When in doubt, delay. That strategy might be palatable for the Navy when dealing with its aging fuel tanks embedded in Red Hill, but it’s not good enough for Oahu residents who depend on the pure aquifer located just 100 feet below the tanks.
Navy officials on Thursday said they would commit to remove the fuel in 2045 if they can’t find a way to install a secondary containment system around the massive tanks; 18 tanks remain active after nearly 80 years, built to meet U.S. military needs when World War II erupted. But a disturbing leak of 27,000 gallons of fuel in 2014 — determined to be due to human error — revealed just how vulnerable the water supply is should another accident occur.

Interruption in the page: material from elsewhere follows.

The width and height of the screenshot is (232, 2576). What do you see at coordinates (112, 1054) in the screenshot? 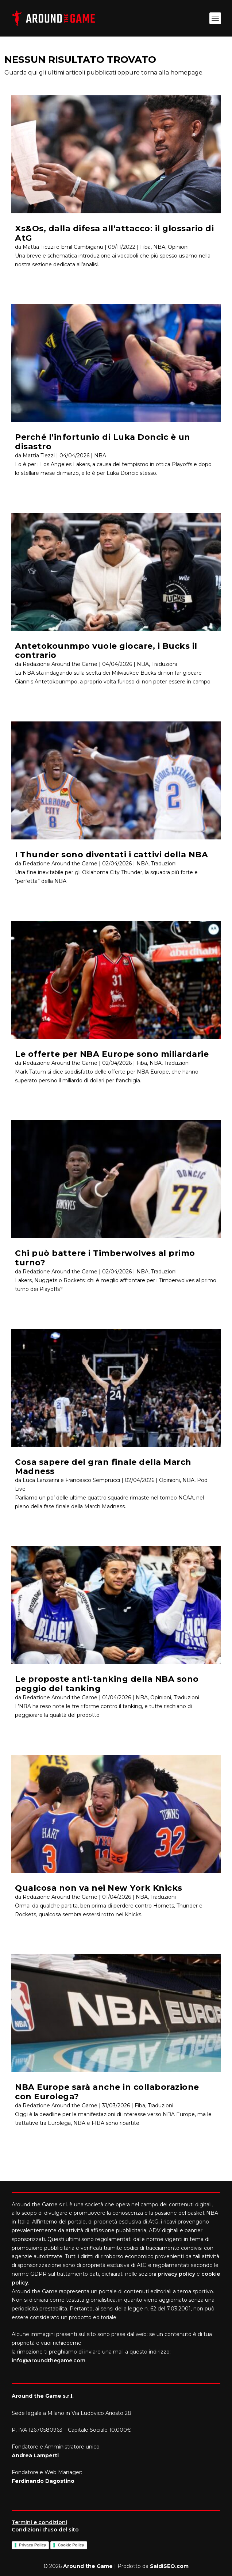 I see `Le offerte per NBA Europe sono miliardarie` at bounding box center [112, 1054].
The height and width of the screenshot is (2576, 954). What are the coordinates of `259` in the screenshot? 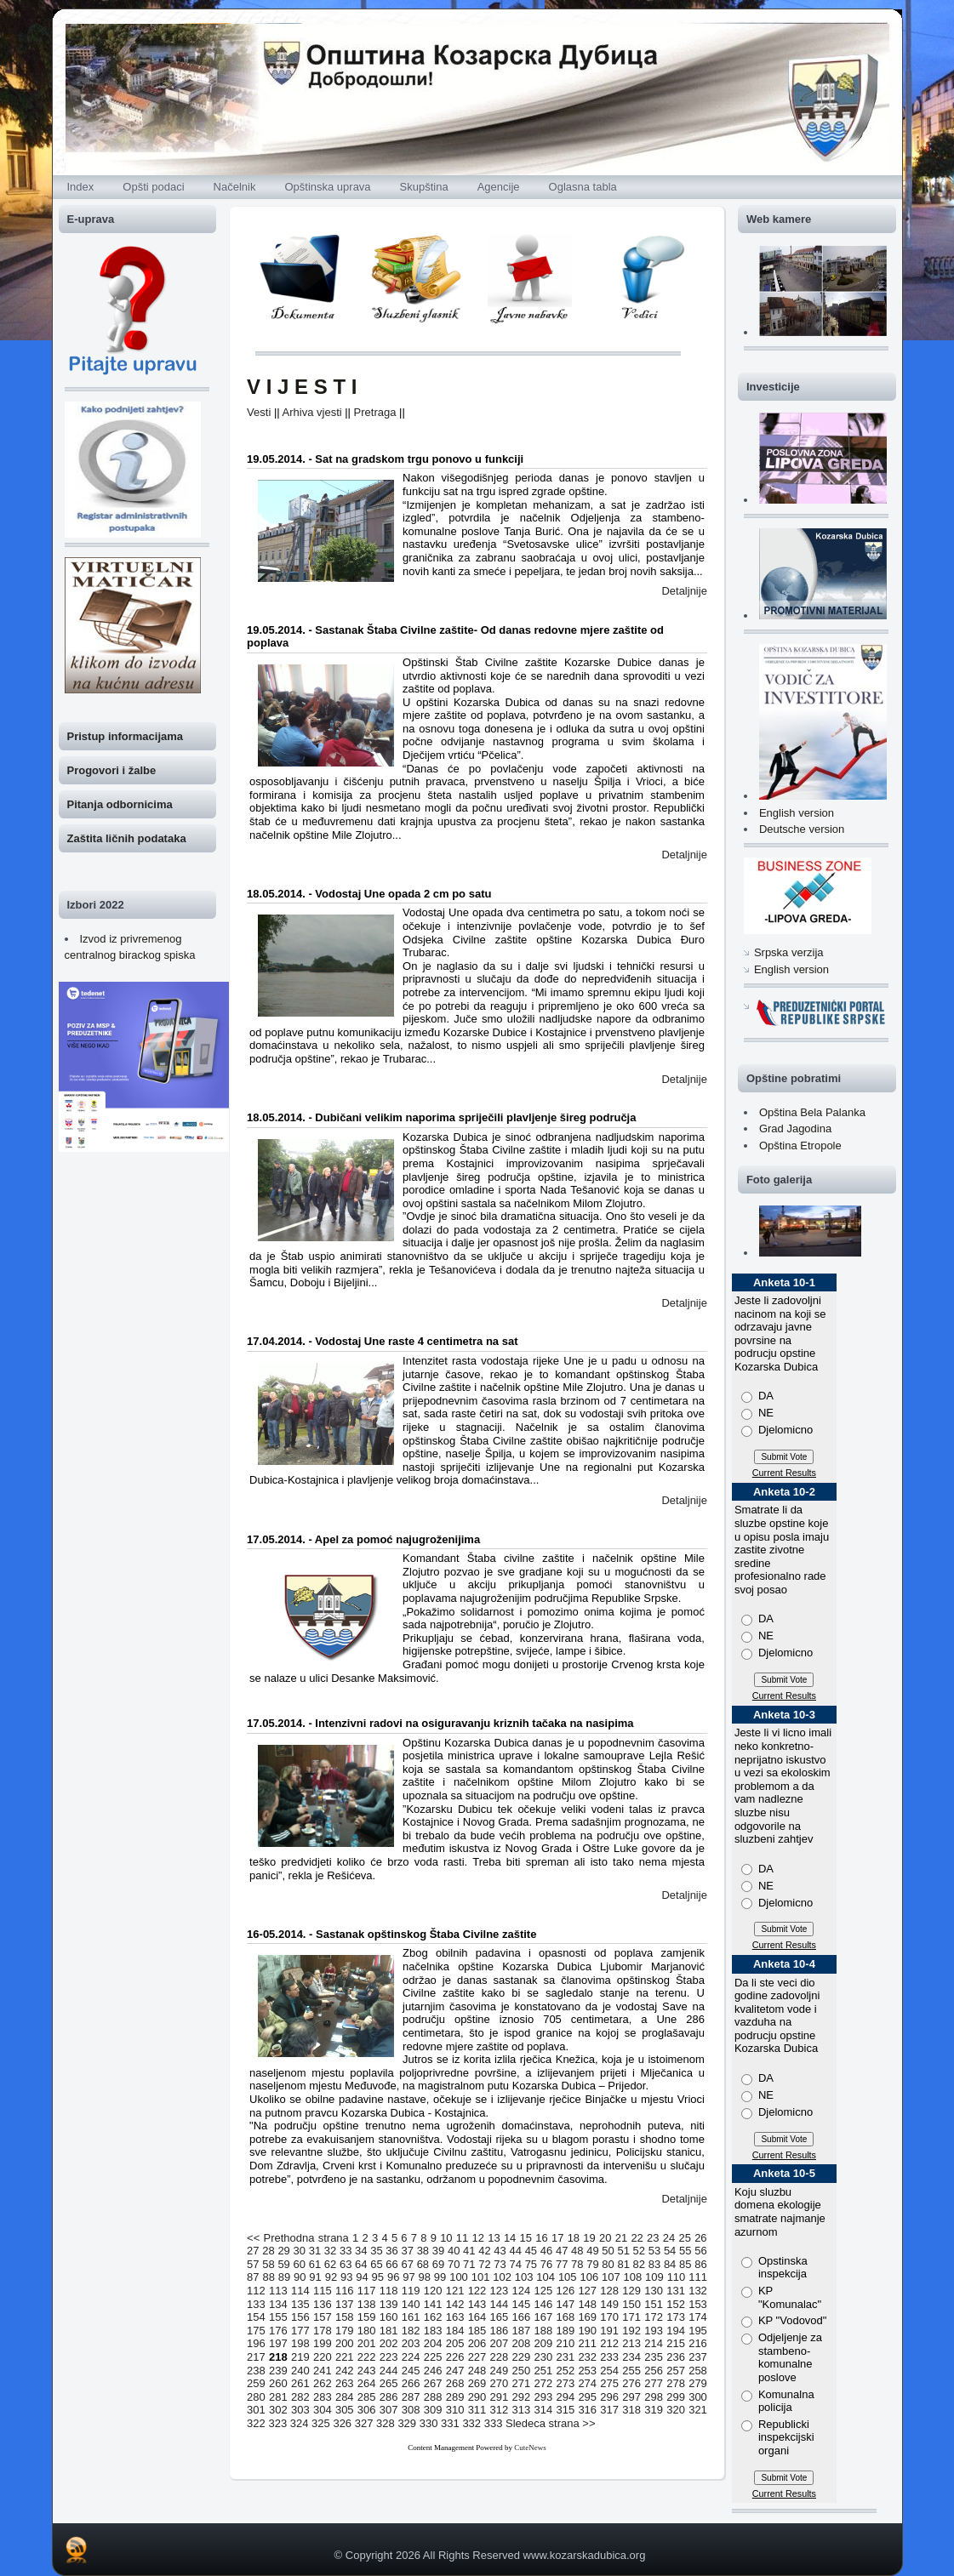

The leak resulted in a legal agreement between the Navy, Environmental Protection Agency and state Department of Health, requiring the Navy to upgrade its tanks as quickly as possible and stipulating that tanks that haven’t been upgraded by 2037 will be taken out of service.
Concerned local officials have been pushing for double-lining of the tanks, but the Navy calls that cost-prohibitive. Instead, it last month proposed sticking with the single-walled steel tanks while adopting an improved program for tank cleaning, inspection and repair.
The Navy’s updated proposal to remove the fuel in 25 years if a secondary containment method can’t be found shouldn’t be approved. It’s a delay tactic, not a viable plan to protect the precious resource that provides drinking water for much of Oahu’s people.